In deze zaak heeft de Rechtbank Den Haag op 4 november 2014 uitspraak gedaan in een belastingrechtelijke kwestie betreffende de toepassing van het nultarief op de omzetbelasting. Eiseres, een onderneming die handelt in groenten, had het nultarief toegepast op leveringen aan een in Rusland gevestigde afnemer. De inspecteur van de Belastingdienst had echter naheffingsaanslagen opgelegd, omdat eiseres niet had aangetoond dat de geleverde goederen de Europese Gemeenschap daadwerkelijk hadden verlaten.
Tijdens de zitting op 21 oktober 2014 werd duidelijk dat eiseres niet was gehoord in de bezwaarfase, wat zij als een schending van haar rechten beschouwde. De rechtbank oordeelde echter dat, hoewel eiseres niet was gehoord, dit niet tot een andere uitkomst had geleid, aangezien zij geen nieuwe bewijsstukken had overgelegd die haar standpunt konden onderbouwen. De rechtbank concludeerde dat eiseres niet had voldaan aan de bewijslast om aan te tonen dat de goederen daadwerkelijk naar Rusland waren geëxporteerd.

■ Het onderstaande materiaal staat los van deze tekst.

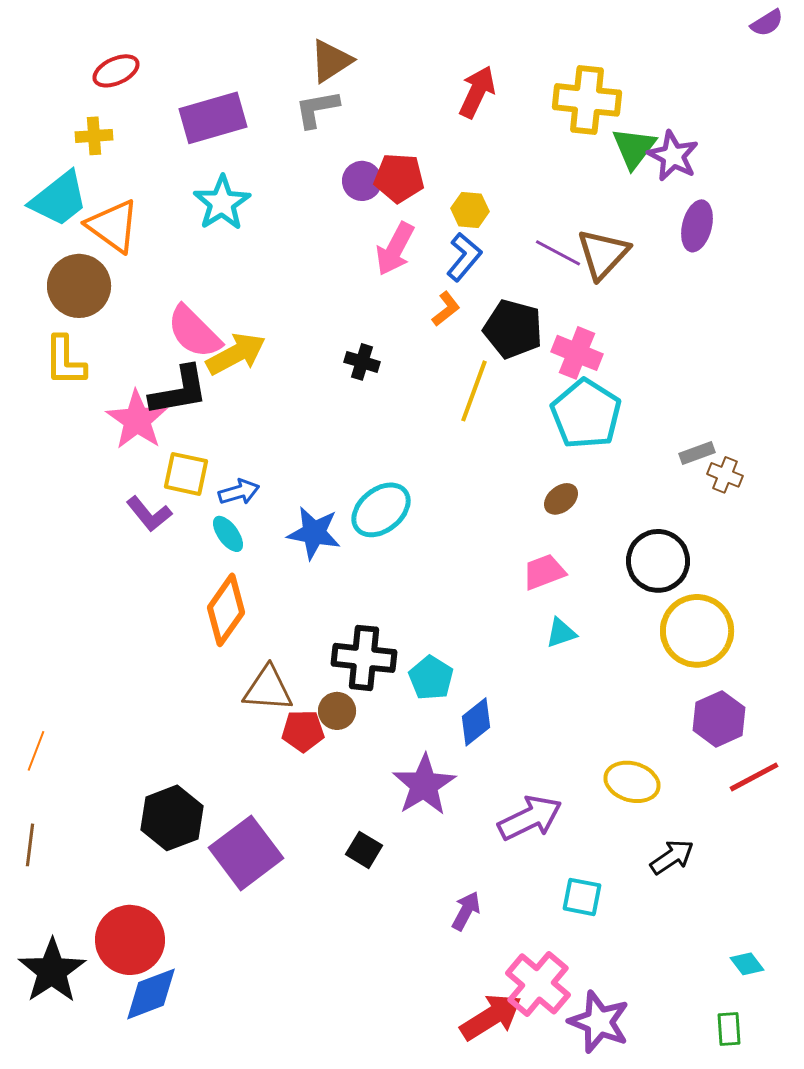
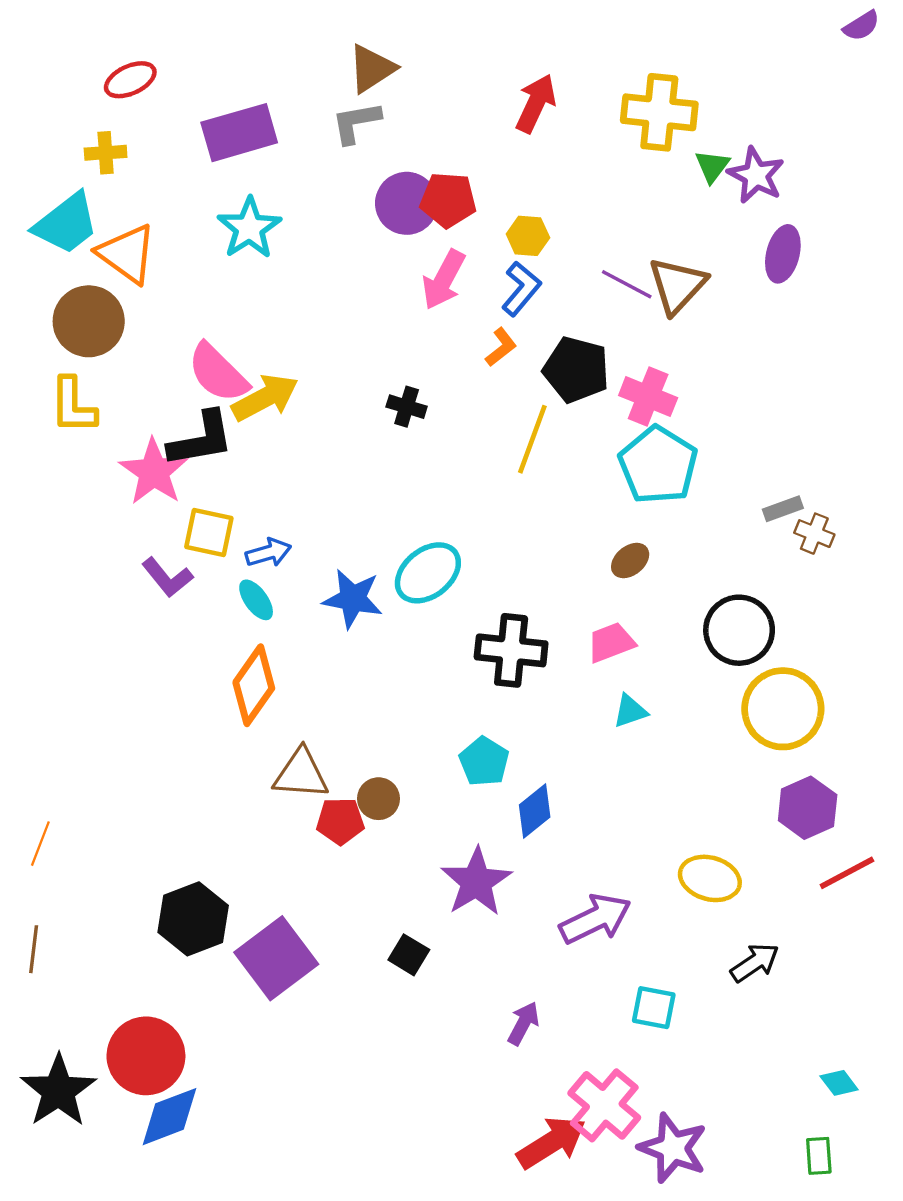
green triangle: (634, 148) -> (712, 166), size x0.7
purple circle: (362, 181) -> (407, 203), size x1.4
black cross: (364, 658) -> (511, 650), moved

De rechtbank benadrukte dat de bewijslast voor de toepassing van het nultarief op de ondernemer rust en dat eiseres niet voldoende bewijs had geleverd, ondanks het overleggen van verkoopfacturen en andere documenten. De naheffingsaanslagen werden dan ook terecht opgelegd. Daarnaast werden verzuimboetes van 10% opgelegd, omdat eiseres niet had aangetoond dat er sprake was van een pleitbaar standpunt of afwezigheid van schuld. De rechtbank verklaarde de beroepen ongegrond en zag geen aanleiding voor een proceskostenveroordeling.